Soziale Gerechtigkeit in den Mittelpunkt stellen

Der Bundesvorsitzende der Linken Bernd Riexinger plädierte für mehr Umverteilung und eine Verbesserung der Daseinsfürsorge.

12.05.2017 von Michael Frammelsberger, Schwäbisches Tagblatt
 

Foto: Haas, (von links Bernd Riexinger, Jessica Tatti, Wolfgang Kohla)

Reutlingen sei ein gutes Pflaster für den Wahlkampfauftakt, befand Linke-Bundesvorsitzender Bernd Riexinger am Mittwochabend vor rund 30 Zuhörern in der Kaiserhalle. Auch vor der letzten Bundestagswahl sprach er hier, anschließend wurden die Linken drittstärkste Kraft im Land – ein Ergebnis, dass Riexinger gerne wiederholen würde.

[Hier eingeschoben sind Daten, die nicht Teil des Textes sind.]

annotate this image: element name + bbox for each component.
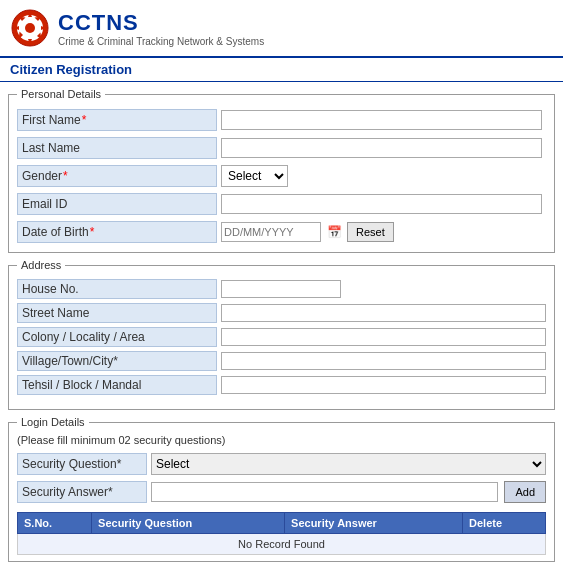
email-input[interactable] xyxy=(221,194,542,214)
app-title: CCTNS xyxy=(58,10,264,36)
security-table-header-row: S.No. Security Question Security Answer … xyxy=(18,513,546,534)
house-no-input[interactable] xyxy=(221,280,341,298)
add-button[interactable]: Add xyxy=(504,481,546,503)
tehsil-label: Tehsil / Block / Mandal xyxy=(17,375,217,395)
address-legend: Address xyxy=(17,259,65,271)
gender-field: Select Male Female Other xyxy=(217,165,546,187)
street-name-label: Street Name xyxy=(17,303,217,323)
email-row: Email ID xyxy=(17,190,546,218)
last-name-input[interactable] xyxy=(221,138,542,158)
personal-details-legend: Personal Details xyxy=(17,88,105,100)
security-table-head: S.No. Security Question Security Answer … xyxy=(18,513,546,534)
security-note: (Please fill minimum 02 security questio… xyxy=(17,434,546,446)
col-sno: S.No. xyxy=(18,513,92,534)
security-answer-row: Security Answer* Add xyxy=(17,478,546,506)
header: CCTNS Crime & Criminal Tracking Network … xyxy=(0,0,563,58)
empty-message: No Record Found xyxy=(18,534,546,555)
security-table-body: No Record Found xyxy=(18,534,546,555)
email-label: Email ID xyxy=(17,193,217,215)
security-question-row: Security Question* Select xyxy=(17,450,546,478)
house-no-label: House No. xyxy=(17,279,217,299)
street-name-input[interactable] xyxy=(221,304,546,322)
personal-details-section: Personal Details First Name* Last Name G… xyxy=(8,88,555,253)
village-row: Village/Town/City * xyxy=(17,349,546,373)
col-delete: Delete xyxy=(463,513,546,534)
email-field-container xyxy=(217,194,546,214)
col-answer: Security Answer xyxy=(285,513,463,534)
colony-label: Colony / Locality / Area xyxy=(17,327,217,347)
security-question-label: Security Question* xyxy=(17,453,147,475)
reset-button[interactable]: Reset xyxy=(347,222,394,242)
address-section: Address House No. Street Name Colony / L… xyxy=(8,259,555,410)
login-details-section: Login Details (Please fill minimum 02 se… xyxy=(8,416,555,562)
header-text: CCTNS Crime & Criminal Tracking Network … xyxy=(58,10,264,47)
security-answer-label: Security Answer* xyxy=(17,481,147,503)
colony-row: Colony / Locality / Area xyxy=(17,325,546,349)
gender-select[interactable]: Select Male Female Other xyxy=(221,165,288,187)
village-input[interactable] xyxy=(221,352,546,370)
first-name-input[interactable] xyxy=(221,110,542,130)
house-no-row: House No. xyxy=(17,277,546,301)
col-question: Security Question xyxy=(92,513,285,534)
security-question-select[interactable]: Select xyxy=(151,453,546,475)
village-label: Village/Town/City * xyxy=(17,351,217,371)
cctns-logo-icon xyxy=(10,8,50,48)
dob-label: Date of Birth * xyxy=(17,221,217,243)
first-name-label: First Name* xyxy=(17,109,217,131)
colony-input[interactable] xyxy=(221,328,546,346)
page-title: Citizen Registration xyxy=(0,58,563,82)
table-row: No Record Found xyxy=(18,534,546,555)
gender-row: Gender* Select Male Female Other xyxy=(17,162,546,190)
security-table: S.No. Security Question Security Answer … xyxy=(17,512,546,555)
dob-input[interactable] xyxy=(221,222,321,242)
login-details-legend: Login Details xyxy=(17,416,89,428)
street-name-row: Street Name xyxy=(17,301,546,325)
first-name-row: First Name* xyxy=(17,106,546,134)
tehsil-row: Tehsil / Block / Mandal xyxy=(17,373,546,397)
last-name-label: Last Name xyxy=(17,137,217,159)
last-name-row: Last Name xyxy=(17,134,546,162)
dob-row: Date of Birth * 📅 Reset xyxy=(17,218,546,246)
svg-point-2 xyxy=(25,23,35,33)
calendar-icon[interactable]: 📅 xyxy=(325,223,343,241)
first-name-field xyxy=(217,110,546,130)
gender-label: Gender* xyxy=(17,165,217,187)
dob-controls: 📅 Reset xyxy=(221,222,542,242)
dob-field-container: 📅 Reset xyxy=(217,222,546,242)
content-area: Personal Details First Name* Last Name G… xyxy=(0,82,563,567)
tehsil-input[interactable] xyxy=(221,376,546,394)
security-answer-input[interactable] xyxy=(151,482,498,502)
app-subtitle: Crime & Criminal Tracking Network & Syst… xyxy=(58,36,264,47)
last-name-field xyxy=(217,138,546,158)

„Für soziale Gerechtigkeit sind wir Linken Experten“, betont Riexinger. Um diese Gerechtigkeit zu verbessern, hat seine Partei viele Forderungen: So will die Linke einen Mindestlohn von 12 Euro pro Stunde – von den aktuellen 8,84 könne niemand leben. Deutschland sei bei der Minimalbezahlung europaweit im unteren Drittel, selbst in Nordirland würden „Lohnabhängige“ mehr verdienen, kritisiert der Bundesvorsitzende. „Wir sollten nicht Export-Weltmeister, sondern bei den Löhnen führend sein!“

Seit 1995 sei das volkswirtschaftliche Einkommen um 30 Prozent gestiegen, sagt der Linken-Chef. Bei den Löhnen habe es aber nur ein Plus von 8 Prozent gegeben, bei den Niedrigverdienern sei die Bezahlung sogar um 10 Prozent gesunken. „Die Folge sind prekäre Arbeitsverhältnisse“, so Riexinger. Leiharbeit sei moderne Sklaverei, Werkverträge dienten nur dem Lohndumping und der Tarifflucht. „Es muss wieder normal sein, dass die Menschen sozialversicherungspflichtig und tariflich beschäftigt sind“, betont Riexinger.

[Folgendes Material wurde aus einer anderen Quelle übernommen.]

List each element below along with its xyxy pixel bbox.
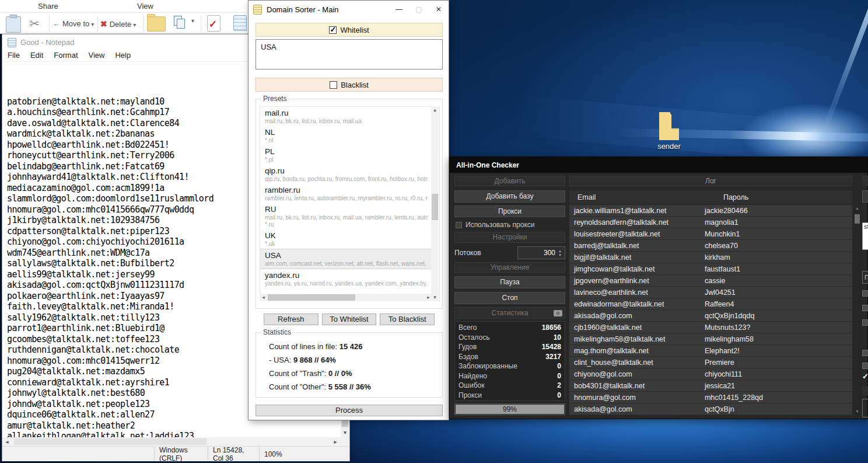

In Deutschland gebe es strukturelle Unter- und Überbeschäftigung, sagt der Gewerkschaftssekretär. Deshalb fordert die Linke eine durchschnittliche Arbeitszeit von 30 Stunden pro Woche, „so das alle davon leben können“. Außerdem müsse eine drastische Änderung in der Rentenpolitik her. „Im Jahr 2030 werden die Hälfte der Rentner nur 800 Euro bekommen“, so Riexinger. Es lohne sich ein Blick nach Österreich, dort sei die Rente durchschnittlich um 800 Euro höher. „Der kriminelle Schmu der Riester-Rente muss weg und dafür eine paritätische Finanzierung wiederhergestellt werden“, fordert der Linken-Chef. In diese sollen alle Arbeitnehmer einzahlen, außerdem fordert die Partei eine Mindestrente von 1050 Euro. Ähnliche Vorschläge haben die Linken für die Krankenkassen.

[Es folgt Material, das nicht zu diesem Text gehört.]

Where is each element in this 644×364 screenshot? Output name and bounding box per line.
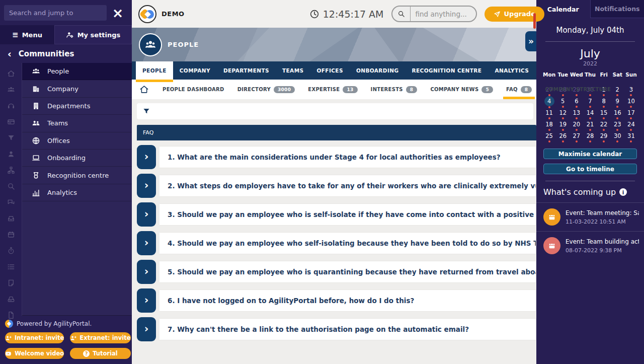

„Wir haben eine große Misere im öffentlichen Bereich“, sagt Riexinger. Im Gesundheits- und Pflegesystem sowie dem Bildungswesen fehlten hunderttausende Arbeitskräfte, es herrschten katastrophale Zustände. „Hier müssen wir deutlich mehr Geld in die Hand nehmen“, fordert Riexinger.

Um all diese Programme finanzieren zu könne, will die Linke eine Vermögenssteuer einführen. „Wir müssen den Mut haben, den Reichen in die Taschen zu greifen“, sagt Riexinger. Nur so könne man dem „finanzgetriebenen Kapitalismus“ entgegentreten. Die Linke habe als einzige Partei ein realistisches Wirtschaftskonzept, mit dem eine gerechtere Gesellschaft finanzieren werden könne.

Die Politik der Linken stehe auf zwei Beinen, sagt Riexinger. Neben den sozialen Forderungen sei auch die Friedenspolitik ein wichtiges Standbein – und Frieden sei nur durch Abrüstung möglich. Außerdem dürfe die Bundeswehr nicht im Ausland eingesetzt werden. Dies sei bei möglichen Koalitionen nicht verhandelbar. „Der Zug muss in eine grundsätzlich andere Richtung gehen und nicht nur der Zugführer ausgewechselt werden.“

 

Tatti mit aussichtsreichen Chancen auf Mandat

Die Reutlinger Gemeinderätin Jessica Tatti tritt im hiesigen Wahlkreis als Direktkandidatin der Linken an – und sie steht auf Platz 5 der Landesliste. Damit hat sie gute Chancen auf einen Einzug in den Bundestag, aktuell verteten genau fünf Linke aus dem Ländle die Interessen der Wähler in Berlin. „Es ist gut, dass wir von einer jungen, taffen Frau vertreten werden“, sagte Kreisvorstand Günter Herbig mit Blick auf den Alterdurchschnitt beim Wahlkampfauftakt am Mittwoch in der Kaiserhalle.

Tatti kündigte an, dass die Linke im Wahlkampf auf die Menschen zugehen werde, um sie von ihren Forderungen zu überzeugen. „Wir sind die politische Kraft für soziale Gerechtigkeit“, betont Tatti. Alle Menschen müssten von ihrer Arbeit leben können, Alters- und Kinderarmut müsse bekämpft werden. Außerdem dürfe Deutschland nicht wie bisher die anderen Länder in der EU wirtschaftlich in die Ecke drängen. Eine Vermögenssteuer sei zur Lösung der Probleme im Land notwendig.